SUPPLIED ENTRIES:
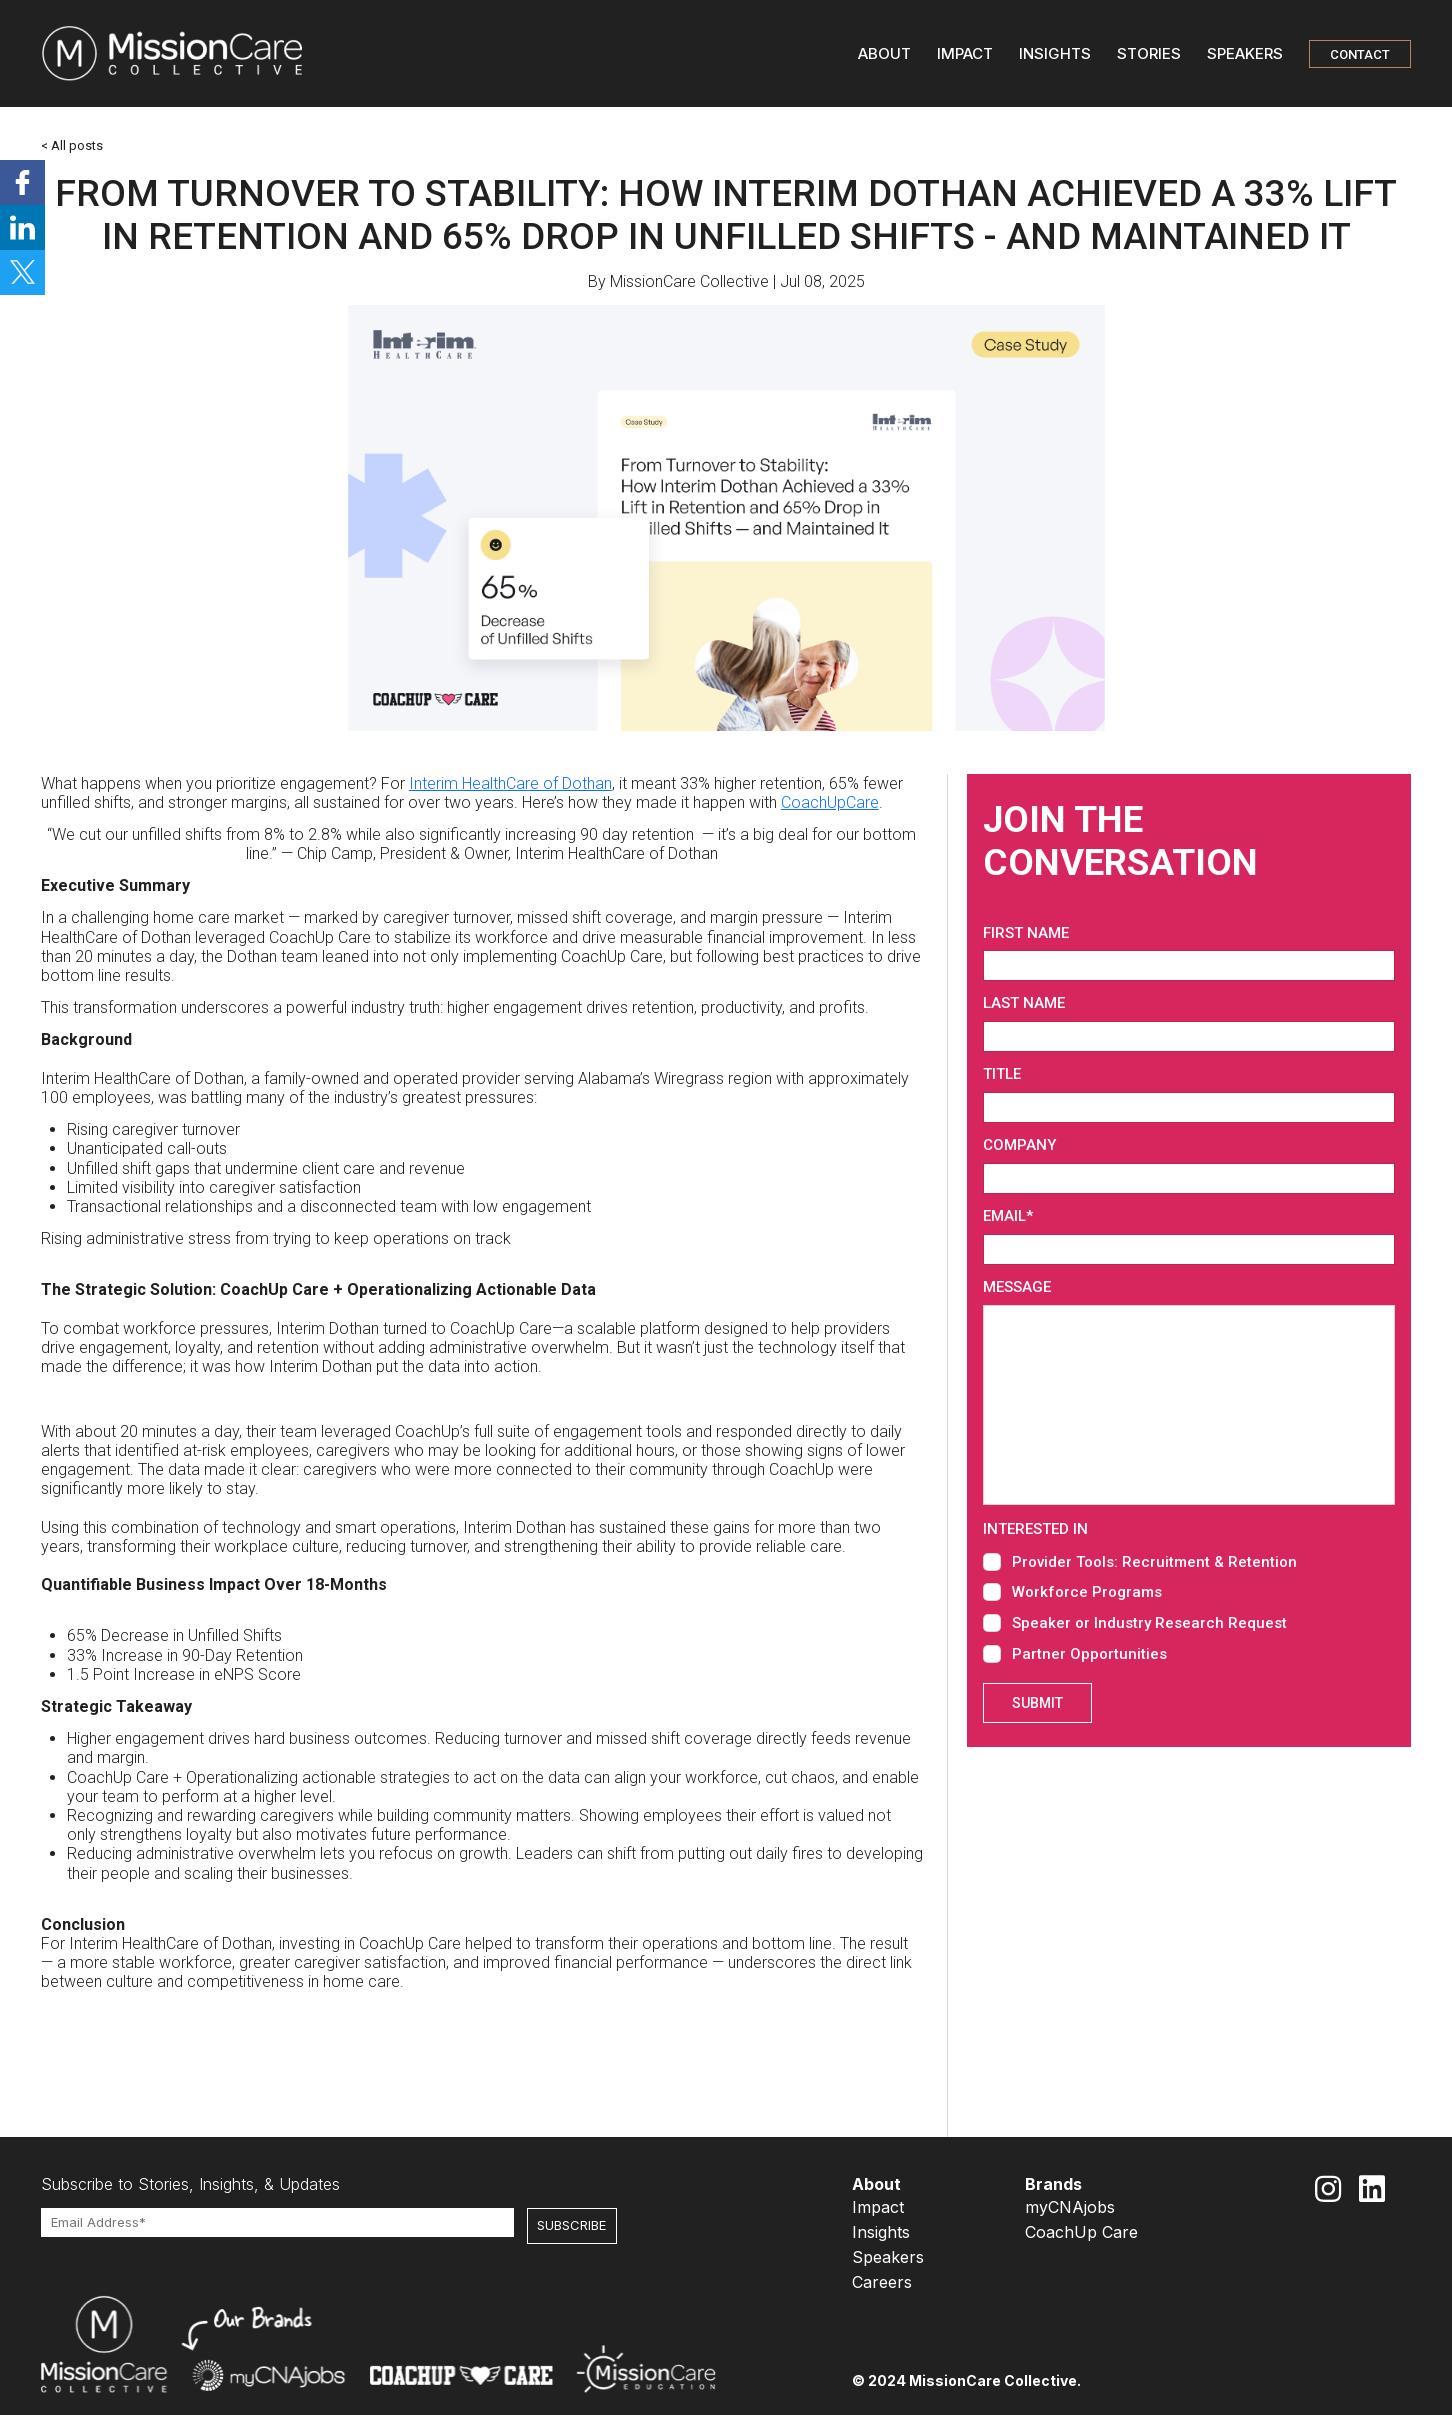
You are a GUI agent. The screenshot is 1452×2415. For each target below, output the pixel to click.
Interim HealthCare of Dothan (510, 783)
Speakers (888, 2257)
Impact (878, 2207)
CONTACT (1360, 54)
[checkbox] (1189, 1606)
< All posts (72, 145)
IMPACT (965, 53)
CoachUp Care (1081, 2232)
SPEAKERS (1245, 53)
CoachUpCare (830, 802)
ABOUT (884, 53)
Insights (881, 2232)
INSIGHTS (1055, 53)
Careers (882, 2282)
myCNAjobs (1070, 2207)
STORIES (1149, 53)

---

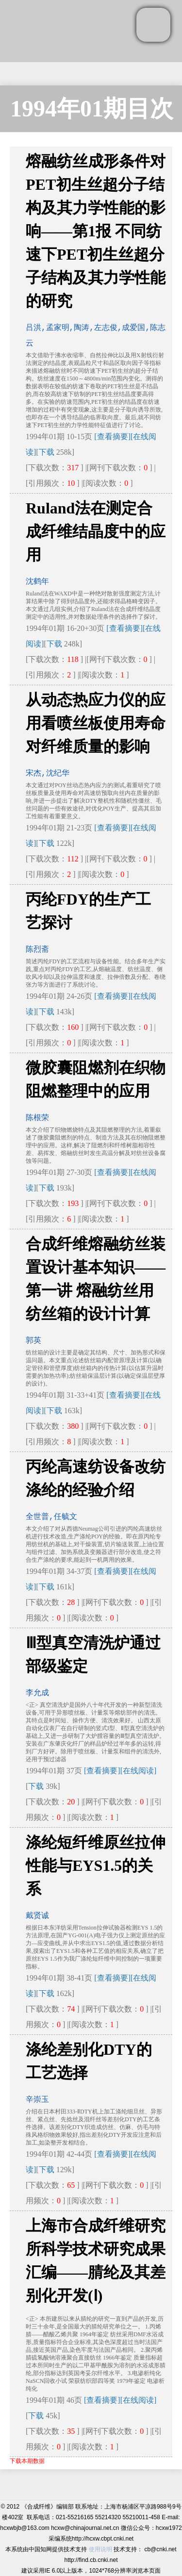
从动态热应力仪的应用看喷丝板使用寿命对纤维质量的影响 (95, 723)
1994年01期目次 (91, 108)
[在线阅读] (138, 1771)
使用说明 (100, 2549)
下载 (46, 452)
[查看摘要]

PROBLEM DESCRIPTION: With the line holding "Speakers (888, 2257)" as the first and the line holding "STORIES (1149, 53)" as the last, set down that range of the entries above exactly, and nothing else.

THE COMPLETED TASK:
Speakers (888, 2257)
Impact (878, 2207)
CONTACT (1360, 54)
[checkbox] (1189, 1606)
< All posts (72, 145)
IMPACT (965, 53)
CoachUp Care (1081, 2232)
SPEAKERS (1245, 53)
CoachUpCare (830, 802)
ABOUT (884, 53)
Insights (881, 2232)
INSIGHTS (1055, 53)
Careers (882, 2282)
myCNAjobs (1070, 2207)
STORIES (1149, 53)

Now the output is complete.